GETTY IMAGES/ALAMY/DREAMSTIME/EMILY BRIFFETT, COURTESY OF MANCHESTER MUSEUM, THE UNIVERSITY OF MANCHESTER
1 The aim of mummification was preservation
FALSE
(sort of)
Generations of schoolchildren have been taught that ancient Egyptians treated the remains of high-status individuals to preserve them for the afterlife. Yet this idea is shaped by modern – which is to say modern western – cultural expectations of what the dead should look like, linked to the fact that the first Europeans to investigate ancient Egyptian mummies in the 18th century were themselves interested in embalming techniques. These researchers were keen to preserve their own dead just as they had been in life – so they looked as if they had simply fallen asleep. Even today, people take comfort from this approach.
The ancient Egyptians, however, did not intend their dead to be seen by the living, and were apparently less concerned with preserving the transitory appearance of a human during their lifetime. Rather, they focused on transforming the body into an enduring and perfect effigy resembling one of their immortal gods.
None of the gory details of mummification are depicted in Egyptian art. Instead, our knowledge comes from the Greeks and Romans, both morbidly fascinated by mummies, who left accounts of a practice they thought weird. They describe how mummification dehydrated the body, made it hard and brittle. Once anointed with scented oils, the body resembled the expensive woods from which sculptures of the gods were carved.
In ancient texts, Egyptian deities are said explicitly to have flesh of gold, bones of iron or silver and hair of lapis lazuli, a blue semi-precious stone. So those who could afford it might be supplied with a gilded mask and a blue-painted hair covering to emulate these divine features.

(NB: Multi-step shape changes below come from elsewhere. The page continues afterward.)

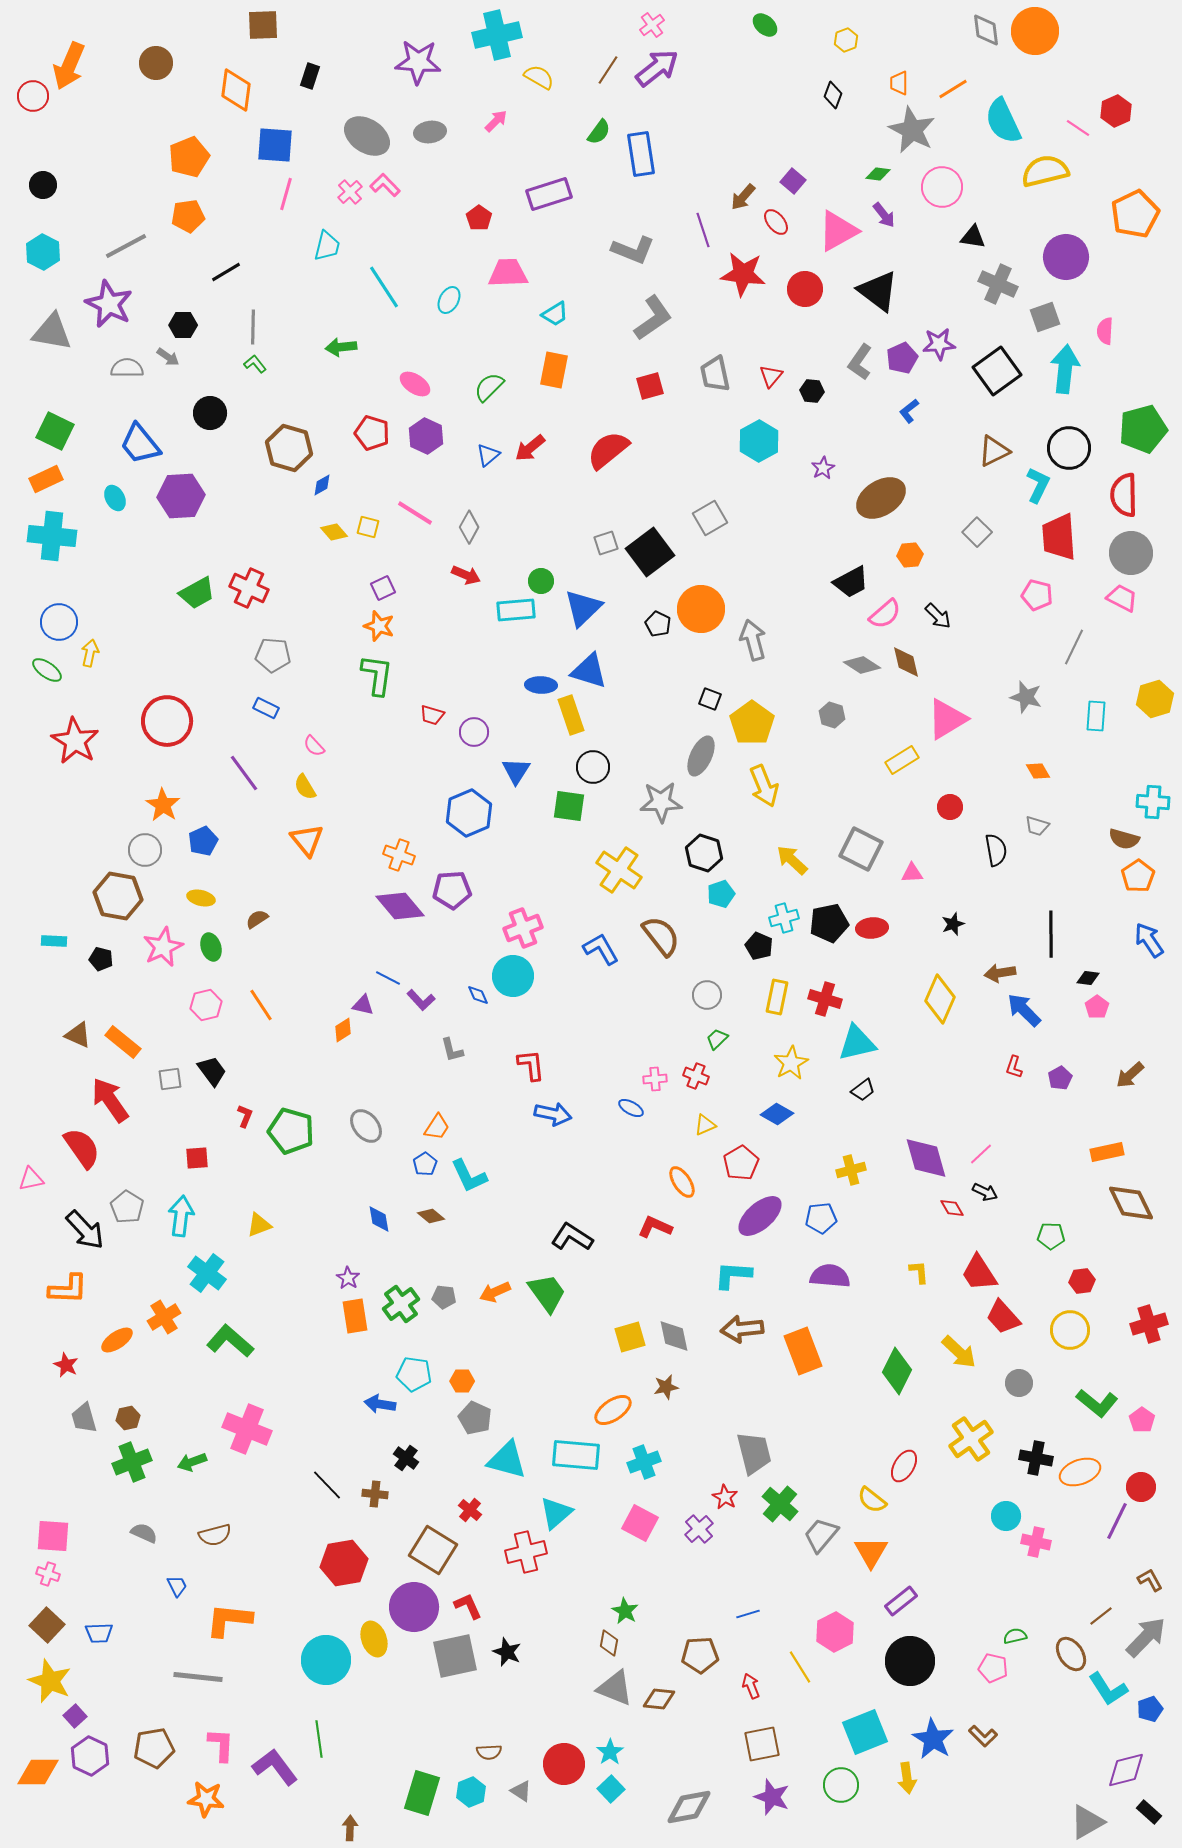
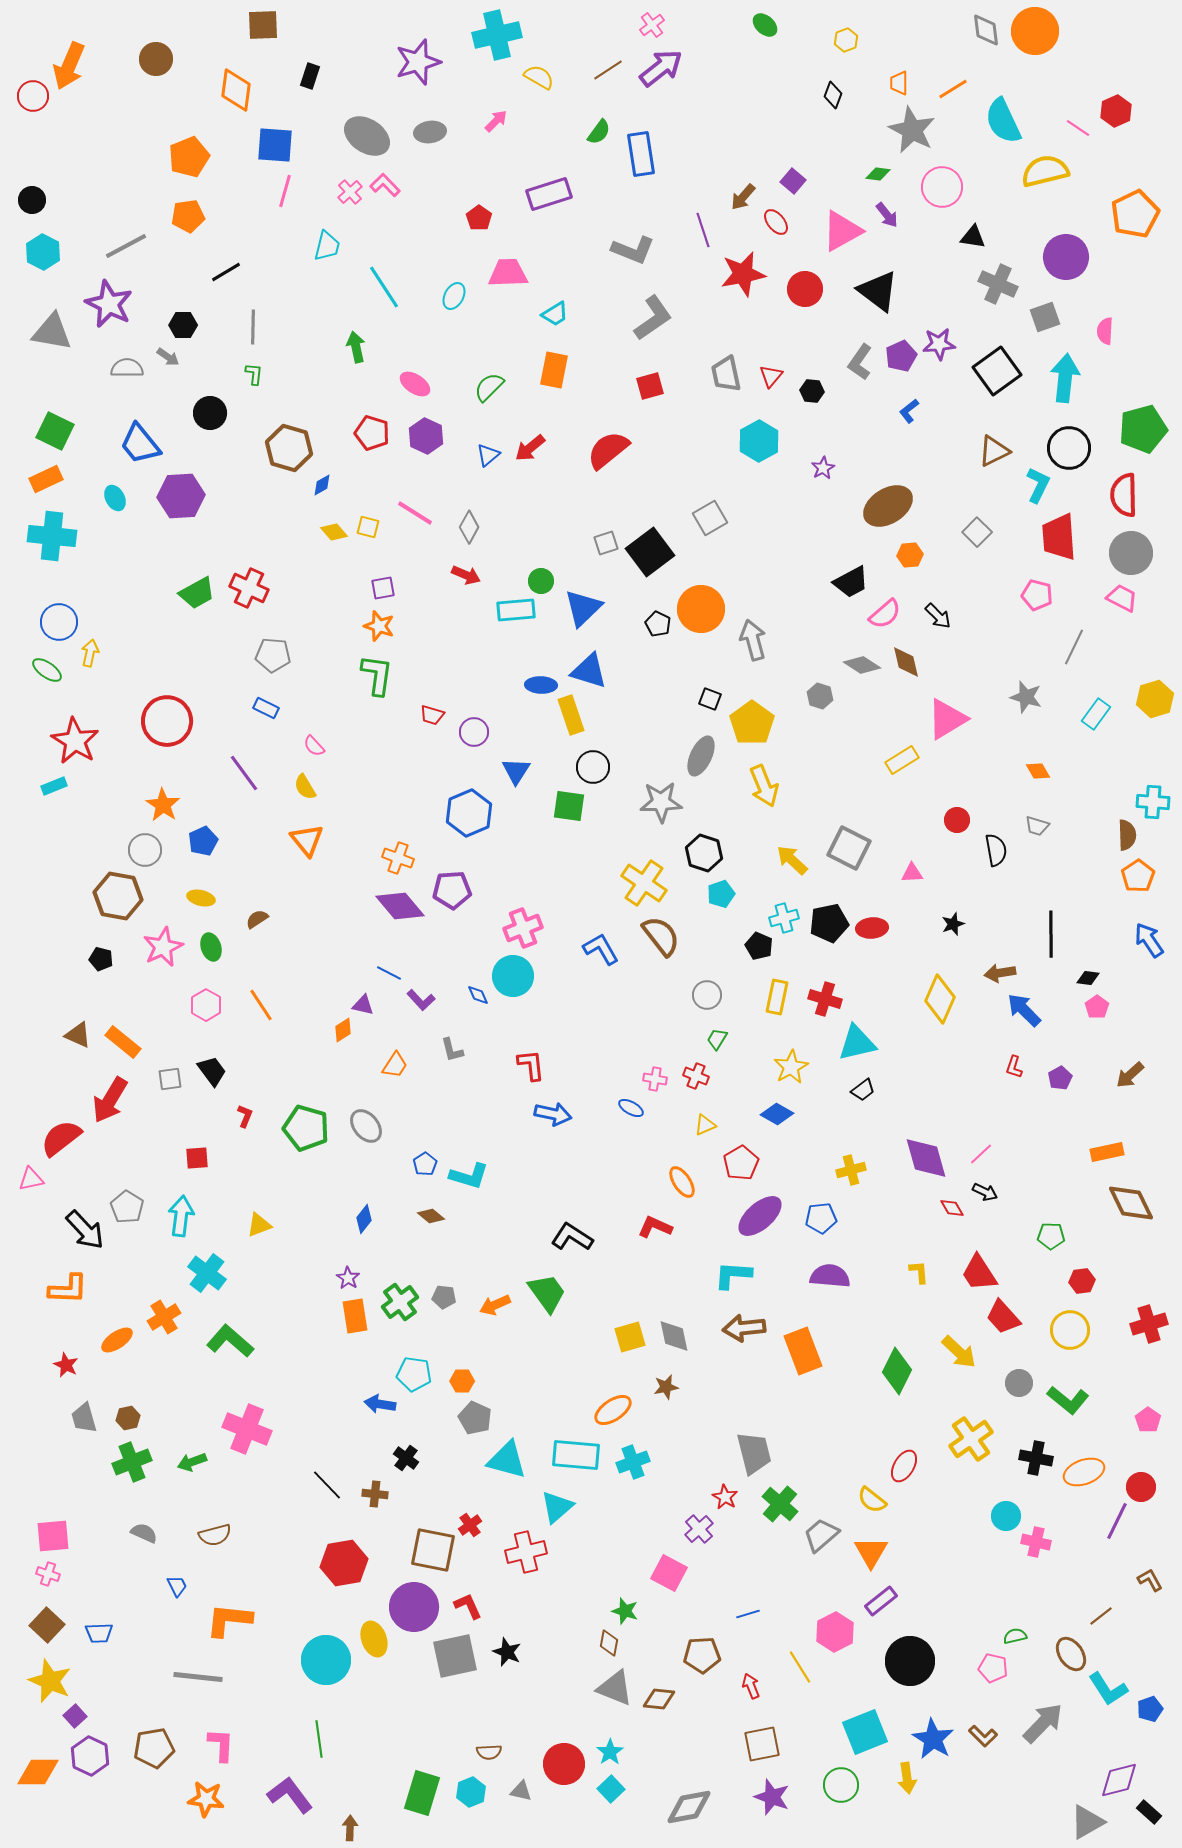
purple star at (418, 62): rotated 21 degrees counterclockwise
brown circle at (156, 63): moved 4 px up
purple arrow at (657, 68): moved 4 px right
brown line at (608, 70): rotated 24 degrees clockwise
black circle at (43, 185): moved 11 px left, 15 px down
pink line at (286, 194): moved 1 px left, 3 px up
purple arrow at (884, 215): moved 3 px right
pink triangle at (838, 231): moved 4 px right
red star at (743, 274): rotated 18 degrees counterclockwise
cyan ellipse at (449, 300): moved 5 px right, 4 px up
green arrow at (341, 347): moved 15 px right; rotated 84 degrees clockwise
purple pentagon at (902, 358): moved 1 px left, 2 px up
green L-shape at (255, 364): moved 1 px left, 10 px down; rotated 45 degrees clockwise
cyan arrow at (1065, 369): moved 9 px down
gray trapezoid at (715, 374): moved 11 px right
brown ellipse at (881, 498): moved 7 px right, 8 px down
purple square at (383, 588): rotated 15 degrees clockwise
gray hexagon at (832, 715): moved 12 px left, 19 px up
cyan rectangle at (1096, 716): moved 2 px up; rotated 32 degrees clockwise
red circle at (950, 807): moved 7 px right, 13 px down
brown semicircle at (1124, 839): moved 3 px right, 4 px up; rotated 108 degrees counterclockwise
gray square at (861, 849): moved 12 px left, 1 px up
orange cross at (399, 855): moved 1 px left, 3 px down
yellow cross at (619, 870): moved 25 px right, 13 px down
cyan rectangle at (54, 941): moved 155 px up; rotated 25 degrees counterclockwise
blue line at (388, 978): moved 1 px right, 5 px up
pink hexagon at (206, 1005): rotated 16 degrees counterclockwise
green trapezoid at (717, 1039): rotated 15 degrees counterclockwise
yellow star at (791, 1063): moved 4 px down
pink cross at (655, 1079): rotated 15 degrees clockwise
red arrow at (110, 1100): rotated 114 degrees counterclockwise
orange trapezoid at (437, 1127): moved 42 px left, 62 px up
green pentagon at (291, 1131): moved 15 px right, 3 px up
red semicircle at (82, 1148): moved 21 px left, 10 px up; rotated 93 degrees counterclockwise
cyan L-shape at (469, 1176): rotated 48 degrees counterclockwise
blue diamond at (379, 1219): moved 15 px left; rotated 48 degrees clockwise
orange arrow at (495, 1292): moved 13 px down
green cross at (401, 1304): moved 1 px left, 2 px up
brown arrow at (742, 1329): moved 2 px right, 1 px up
green L-shape at (1097, 1403): moved 29 px left, 3 px up
pink pentagon at (1142, 1420): moved 6 px right
cyan cross at (644, 1462): moved 11 px left
orange ellipse at (1080, 1472): moved 4 px right
red cross at (470, 1510): moved 15 px down; rotated 15 degrees clockwise
cyan triangle at (556, 1513): moved 1 px right, 6 px up
pink square at (640, 1523): moved 29 px right, 50 px down
gray trapezoid at (821, 1535): rotated 9 degrees clockwise
pink square at (53, 1536): rotated 9 degrees counterclockwise
brown square at (433, 1550): rotated 21 degrees counterclockwise
purple rectangle at (901, 1601): moved 20 px left
green star at (625, 1611): rotated 12 degrees counterclockwise
gray arrow at (1146, 1637): moved 103 px left, 86 px down
brown pentagon at (700, 1655): moved 2 px right
purple L-shape at (275, 1767): moved 15 px right, 28 px down
purple diamond at (1126, 1770): moved 7 px left, 10 px down
gray triangle at (521, 1791): rotated 20 degrees counterclockwise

The facial appearance of a mummy mask is the product of the shaping of plaster and linen on an idealised and reusable mould – so was never intended to be an accurate likeness of the deceased. In inscriptions, the dead are often referred to in divine terms, with men and women alike given the designation Osiris, the god of rebirth. From around 300 BC, women alone were referred to as Hathor, also known as the ‘Golden One’, the afterlife goddess par excellence. For the wealthy, therefore, mummification was about transformation in order to achieve immortality – not about preserving the body in the form of that person while alive.
The death mask of an unnamed but wealthy woman. Mummy masks were never intended to be an accurate likeness of the deceased
2 The brain was always removed from a mummy’s body
FALSE
A heart is weighed in judgment in a detail from the Book of the Dead. The fate of organs during the mummification process isn’t as cut and dried as we might think
GETTY IMAGES
The ancient Egyptian concept of post-mortem judgment is illustrated by a scene in the funerary composition known as the Book of the Dead, first written on papyrus during the 16th century BC. This depicts the heart of the deceased being weighed on a set of scales against a feather representing Maat – the concepts of truth, order and justice. It is often assumed that, for this reason, the heart had to be kept in place in the body during mummification, while the other internal organs might be removed and placed in containers that became known to early Egyptologists as canopic jars.